I don't see a fundamental difference between a queue you've proposed and a pipe in this sense. You have to bound the queue anyway to prevent from unlimited growth, and therefore will face the same problem of truncation or waiting. Meanwhile, the default pipe capacity on Linux is 64KB, which is enough to store 4000 events (that's a lot!)

[JonasKunz]

Even though this may look easy to implement, the additional structure with the corresponding API will have permanent maintenance cost, while being used primarily by one customer. What I propose instead is to provide generic API which can be potentially used in other scenarios and which the project maintainers will be happy to support.

I see your point and I understand it. If you don't see any other use-cases than our admittedly kind of special one and feel like the cost of maintenance would be too high to justify this change, it makes sense for you to reject this proposal. If we (elastic) need it that much, we could always just maintain a fork and pay the maintenance cost ourselves.

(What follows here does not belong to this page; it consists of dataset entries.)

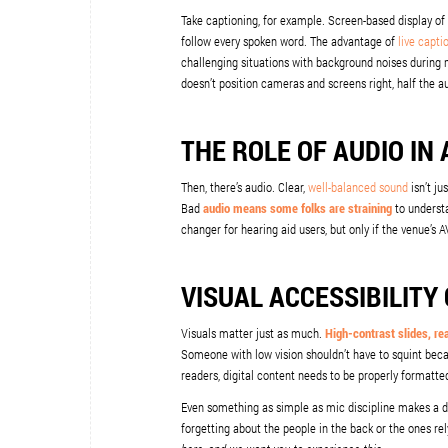
Take captioning, for example. Screen-based display of
follow every spoken word. The advantage of
live capti
challenging situations with background noises during 
doesn’t position cameras and screens right, half the 
THE ROLE OF AUDIO IN 
Then, there’s audio. Clear,
well-balanced sound
isn’t ju
Bad
audio means some folks are straining
to understa
changer for hearing aid users, but only if the venue’s
VISUAL ACCESSIBILITY
Visuals matter just as much.
High-contrast slides, re
Someone with low vision shouldn’t have to squint beca
readers, digital content needs to be properly formatted
Even something as simple as mic discipline makes a d
forgetting about the people in the back or the ones rely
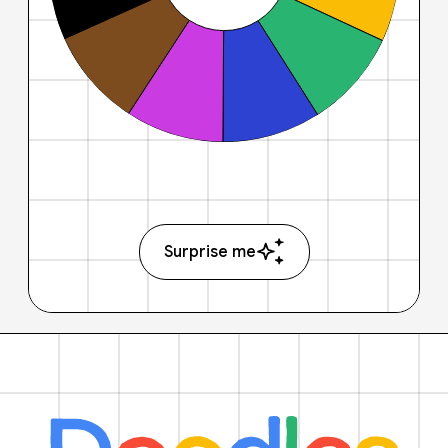
Surprise me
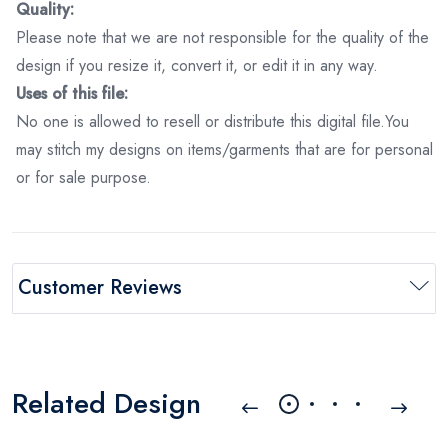
Quality:
Please note that we are not responsible for the quality of the
design if you resize it, convert it, or edit it in any way.
Uses of this file:
No one is allowed to resell or distribute this digital file.You
may stitch my designs on items/garments that are for personal
or for sale purpose.
Customer Reviews
Related Design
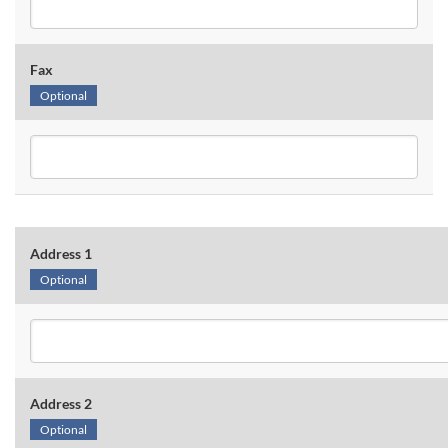
Fax
Optional
Address 1
Optional
Address 2
Optional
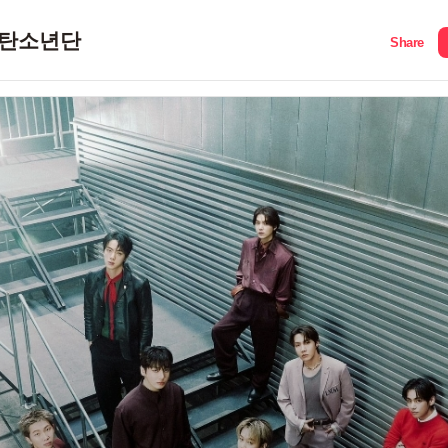
탄소년단
Share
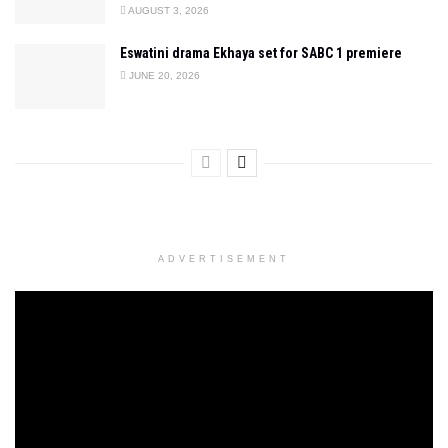
AUGUST 3, 2026
Eswatini drama Ekhaya set for SABC 1 premiere
JUNE 20, 2026
ADVERTISEMENT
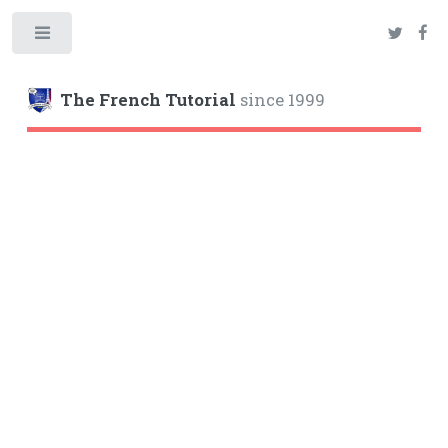
Toggle
The French Tutorial
since 1999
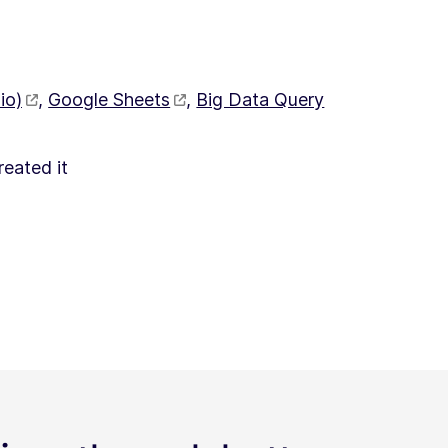
io)
,
Google Sheets
,
Big Data Query
reated it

Anyway, if this changes over time and new use-cases pop up, don't hesitate to reach out to me for me to contribute.

I don't see a fundamental difference between a queue you've proposed and a pipe in this sense. You have to bound the queue anyway to prevent from unlimited growth, and therefore will face the same problem of truncation or waiting. Meanwhile, the default pipe capacity on Linux is 64KB, which is enough to store 4000 events (that's a lot!)

The difference I'm seeing is the level on which the queue operates vs a pipe: The queue operates on events, pipes operate on bytes. So the difficulties I'm thinking of are for example:

• When writing an event, you need to anticipate whether that write would block/truncate the event-bytes and based on that try to not write the event at all.
• What about the symbols (e.g. stacktraces) being written when finalizing a JFR-chunk? Here I assume a blocking write from the existing background timer thread would need to be used, so that we don't end writing half chungs. At the same time, one must ensure that this doesn't interfer with the signal handlers trying to write events.
• Even though 64kb is a lot, like you mentioned earlier you cannot trust that the consumer is eager to consume the data and isn't starved. I think it requires writing the code in a way assuming that the consumer misbehaves and doesn't read any data at all.

Nonetheless, thank you for taking your time to discuss this! I appreciate it.

[Artyomcool]

@JonasKunz a few years ago we played a little with a jfr output for async-profiler making the meta-data append-only. It could be the easiest way to solve your issue. In that case you can make chunks small enough for your needs and transfer them via pipes as @apangin suggests. It still have some technical challenges, but they are very solvable.
Parsing (or pre-parsing) of such pipe output can be even done inside the java process.